CloseMove

Financial risk factors

Novozymes’ international operations mean that the income statement and balance sheet are exposed to a number of financial risk factors. Financial risks are managed centrally for the entire Group. The use of financial instruments is governed by the treasury policy approved by Novozymes’ Board of Directors. The treasury policy is unchanged from previous years. This policy contains rules on the financial instruments that can be used for hedging, the counterparties that can be used and the risk profile that is to be applied. Financial instruments are used to hedge existing assets and liabilities or expected future net cash flow.

Currency exposure
Currency exposure arises due to imbalances between income and costs in each individual currency and because Novozymes has more assets than liabilities in foreign subsidiaries. Operating profit is most exposed to the EUR, USD and JPY. A 2.25% movement in the EUR would, other things being equal, result in a change in operating profit of around DKK 45-55 million. A movement of 5% in the USD would result in a change in operating profit in the region of DKK 40-60 million. A movement of 5% in the JPY would result in a change in the region of DKK 5-10 million.

Initially, Novozymes’ policy is to hedge existing net assets in foreign currencies and expected future net exposure from the company’s operations. Hedging of exchange rate exposure is carried out through a combination of currency loans, forward exchange contracts, currency swaps and options. The exchange rate hedging transactions are based on Novozymes’ expectations of future exchange rate movements and are carried out to minimize the risk of loss and therefore increase the predictability of the Group’s financial results.

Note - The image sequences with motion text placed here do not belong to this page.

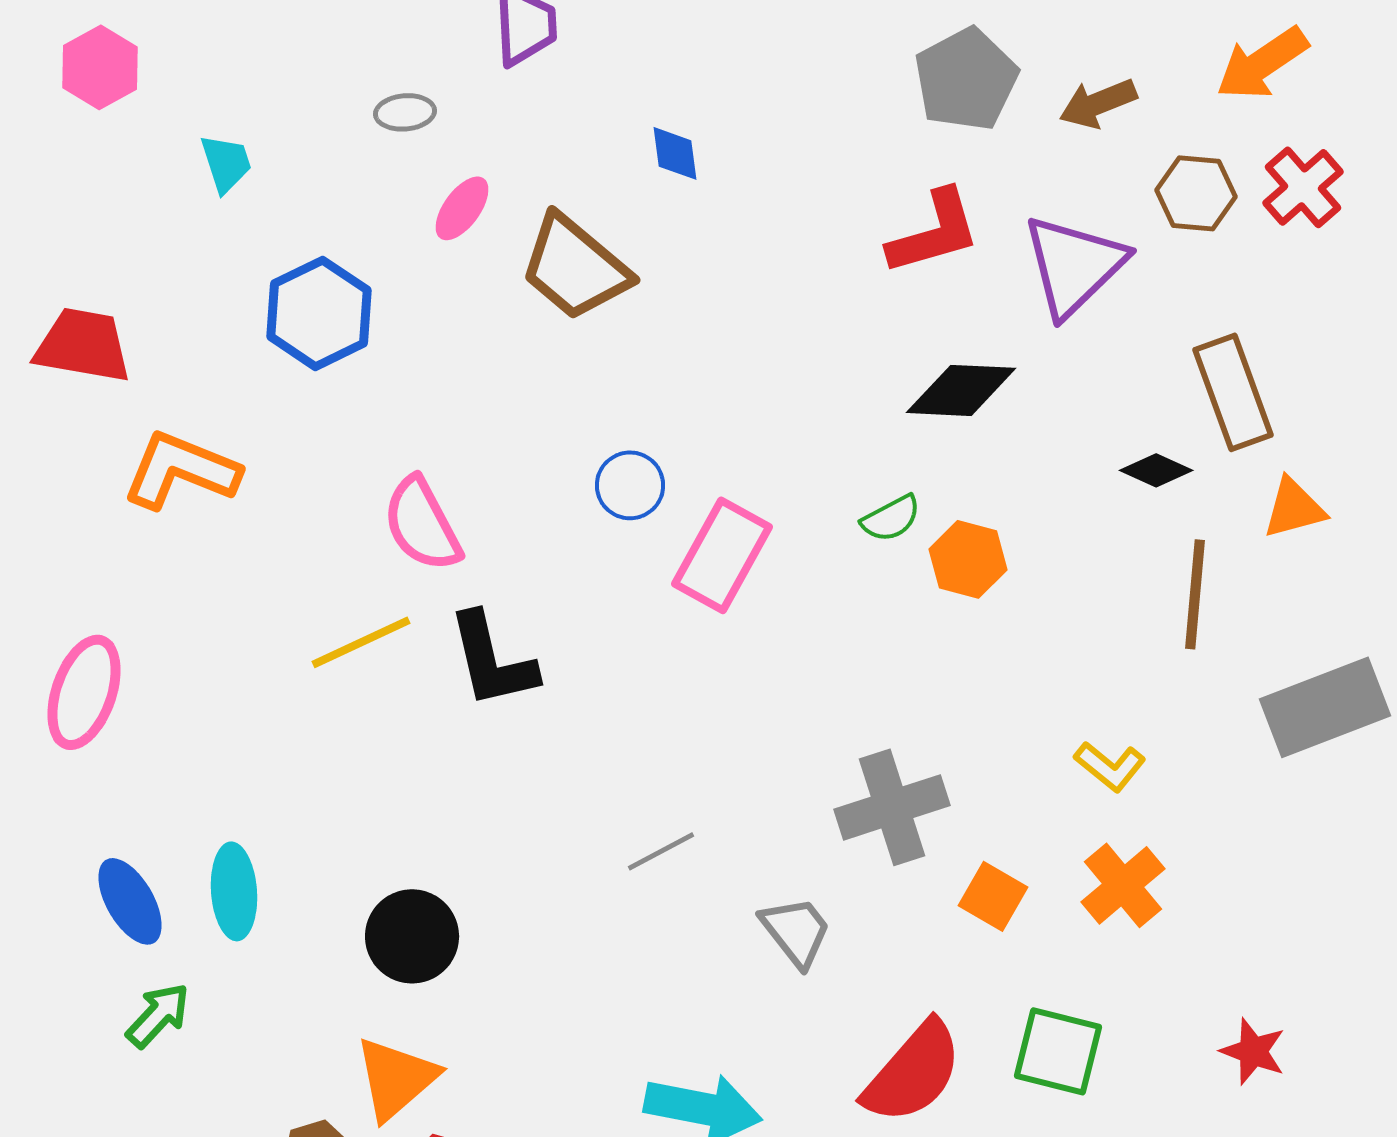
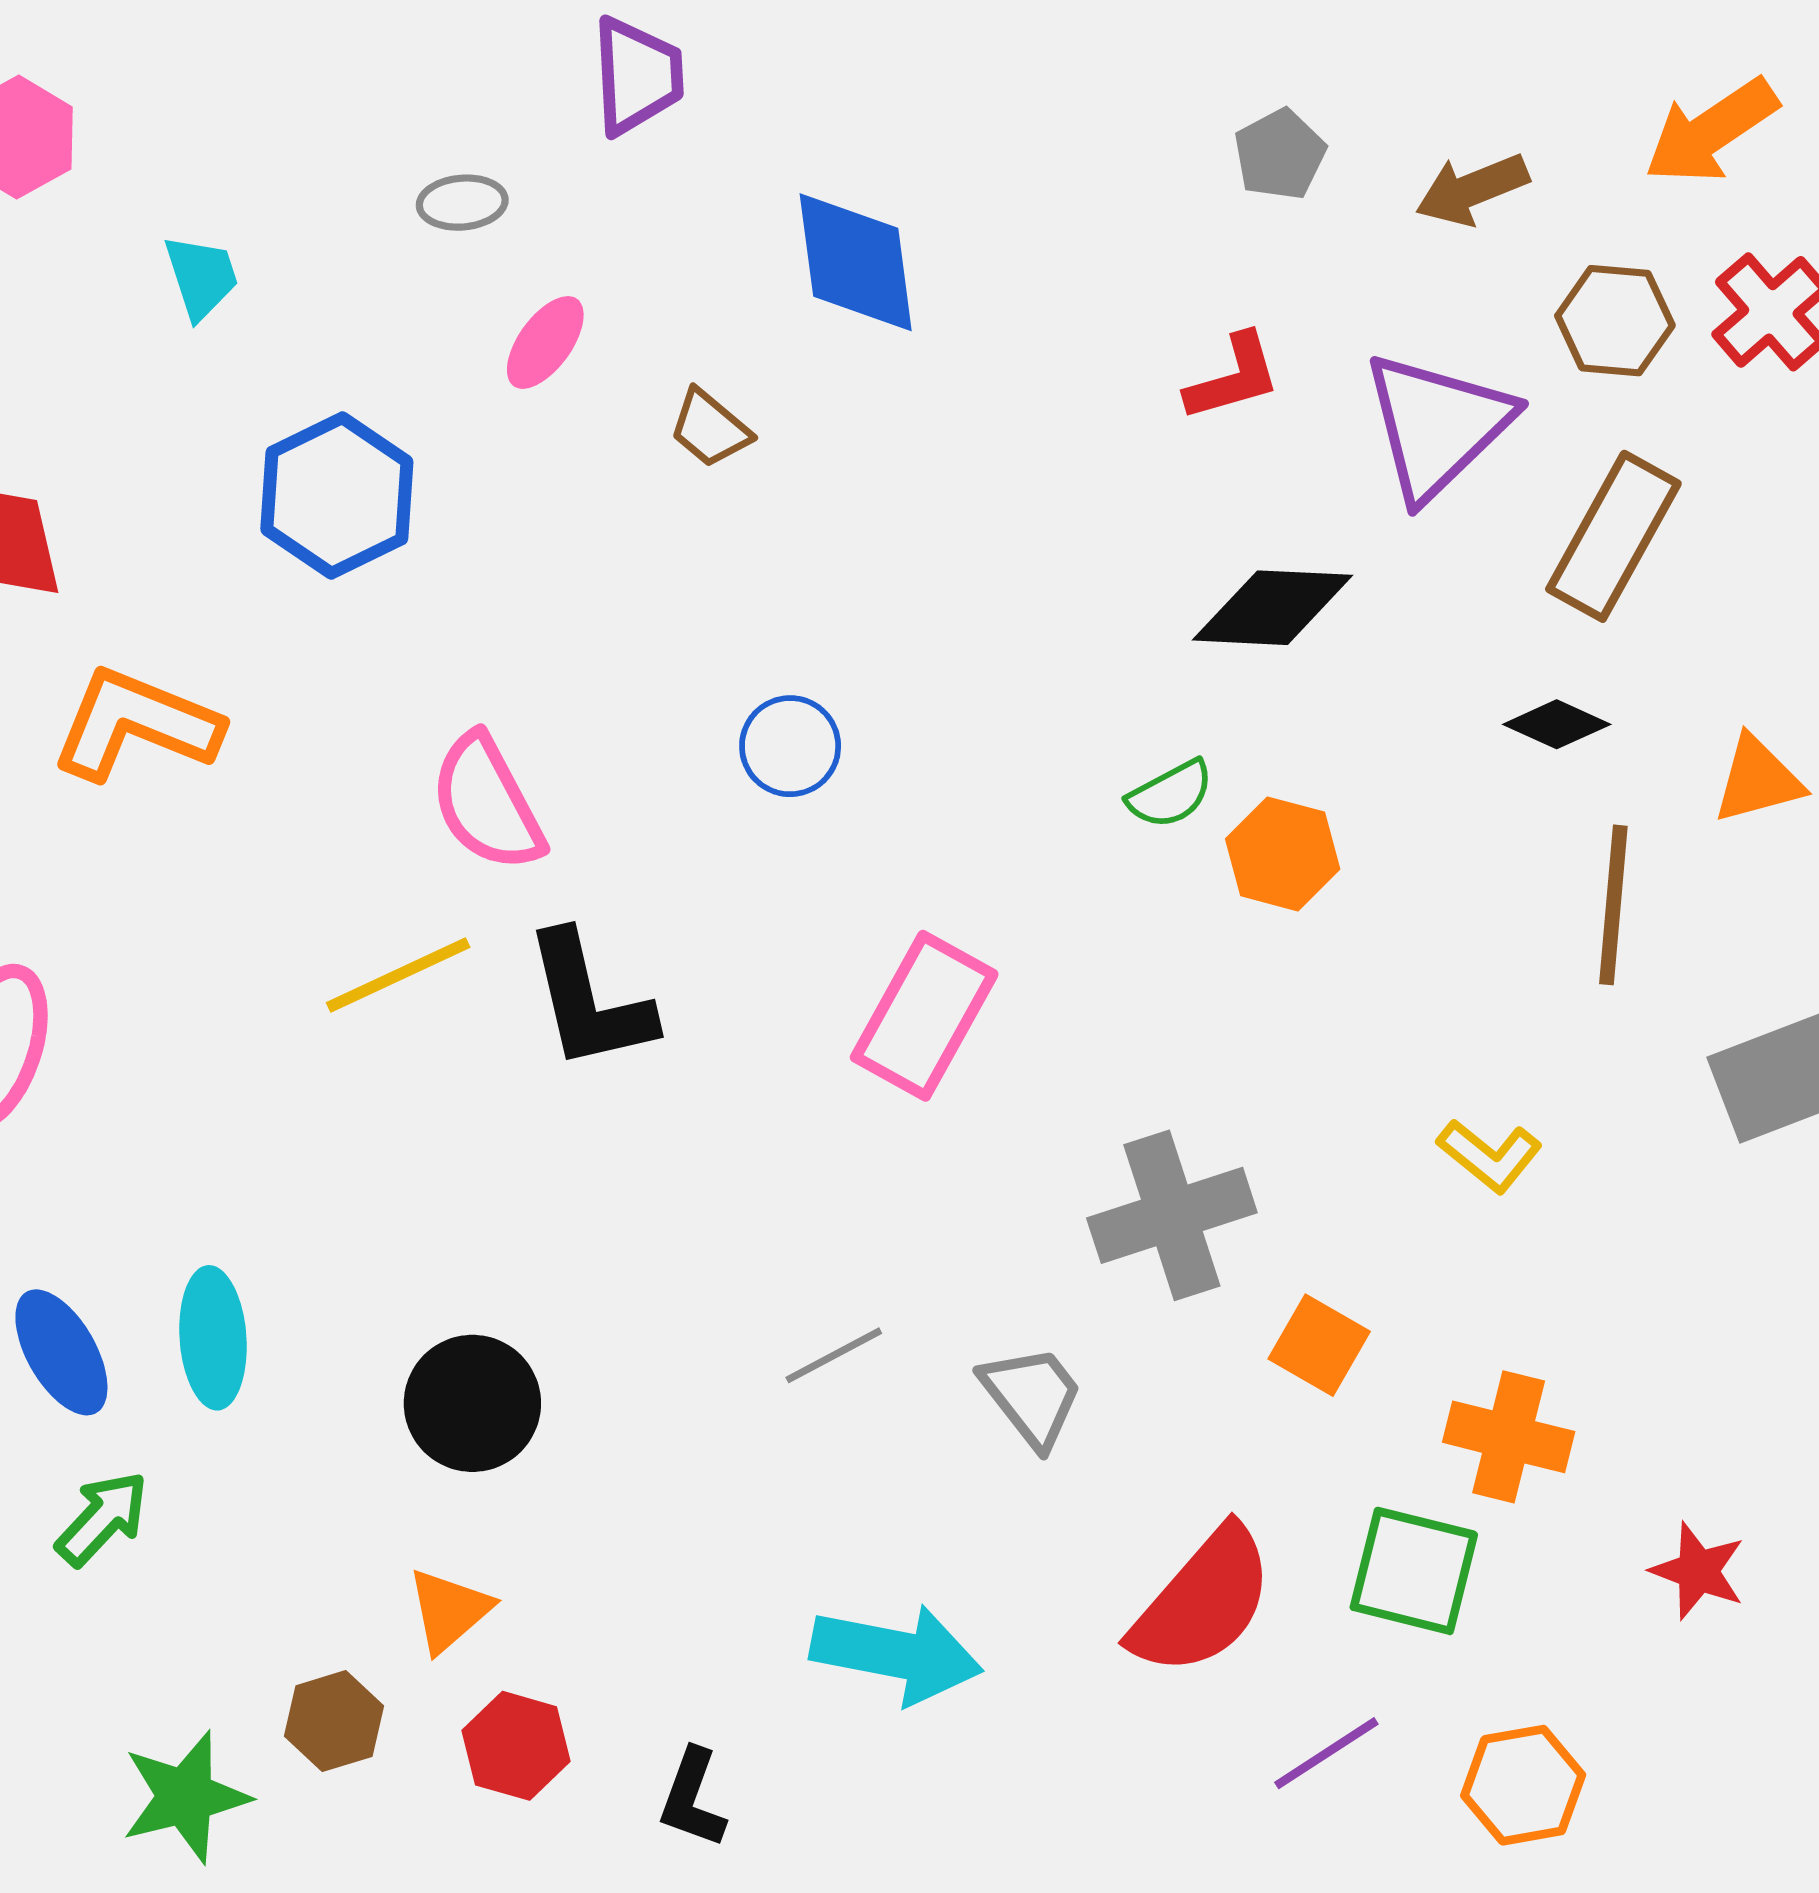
gray pentagon: (966, 79) -> (1280, 154), size x0.6
blue diamond: (675, 153) -> (856, 262), size x1.8
red L-shape: (934, 232) -> (1233, 377), size x0.7
brown trapezoid: (575, 267) -> (710, 428), size x0.5
brown rectangle: (1233, 392) -> (1613, 536), moved, turned 49
pink rectangle: (722, 555) -> (924, 1016), moved
gray line: (661, 851) -> (834, 1355), moved
orange cross: (1123, 885) -> (1509, 1437), moved, turned -36
orange triangle: (396, 1078) -> (449, 1610), size x0.7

Currency exposure relating to investments in foreign subsidiaries is hedged where this is deemed appropriate. Currency exposure is managed primarily by taking out currency loans and entering into currency swaps. Currency swaps, which are used to hedge participating interests, generally have a maturity period of over 12 months.

Interest rate exposure
Interest rate exposure arises in relation to interest-bearing assets and liabilities. A change of one percentage point in the average interest rate on Novozymes’ net interest-bearing assets would have an effect on profit before tax of DKK 5 million. In accordance with Novozymes’ treasury policy, a minimum of 30% of loans must be fixed interest loans. At year-end 2007, 63% of the loan portfolio was at fixed rates of interest based on financial instruments. According to Novozymes’ treasury policy, free funds may only be invested in government bonds, extremely liquid domestic mortgage-credit bonds and money-market deposits.

Credit risk
Credit risk is managed at Group level. Credit risk occurs especially on available funds, derivatives and customer sales. Credit risk of available funds is managed by dealing in financial instruments and placing deposits only with banks that have a Moody’s credit rating of at least A2 or an S&P rating of A. Credit risk is calculated on the basis of net market values and is governed by the company’s treasury policy. Novozymes has entered into netting agreements (ISDA) with all the banks used for dealing in financial instruments, which means that Novozymes’ credit risk is limited to net assets. At December 31, 2007, the maximum credit risk related to one counterparty was equivalent to DKK 66 million. The credit risk of debtors is countered by thorough, regular analyses based on customer type, country and specific conditions. Generally, customers are highly creditworthy.

Liquidity risk
In connection with the Group’s ongoing financing of operations, including refinancing risk, the finance function shall ensure adequate and flexible liquidity. This is guaranteed by placing deposits in cash and extremely liquid negotiable instruments, and using binding credit facilities.